• _Exercise_: Please repeat the records beneath this task exactly as they appear, but skip the images.

[Records contained in a dataset]
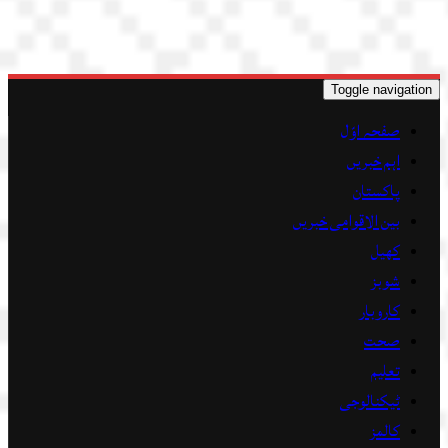
Toggle navigation
صفحہ اوّل
اہم خبریں
پاکستان
بین الاقوامی خبریں
کھیل
شوبز
کاروبار
صحت
تعلیم
ٹیکنالوجی
کالمز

• _Output for this exercise_:
Toggle navigation
صفحہ اوّل
اہم خبریں
پاکستان
بین الاقوامی خبریں
کھیل
شوبز
کاروبار
صحت
تعلیم
ٹیکنالوجی
کالمز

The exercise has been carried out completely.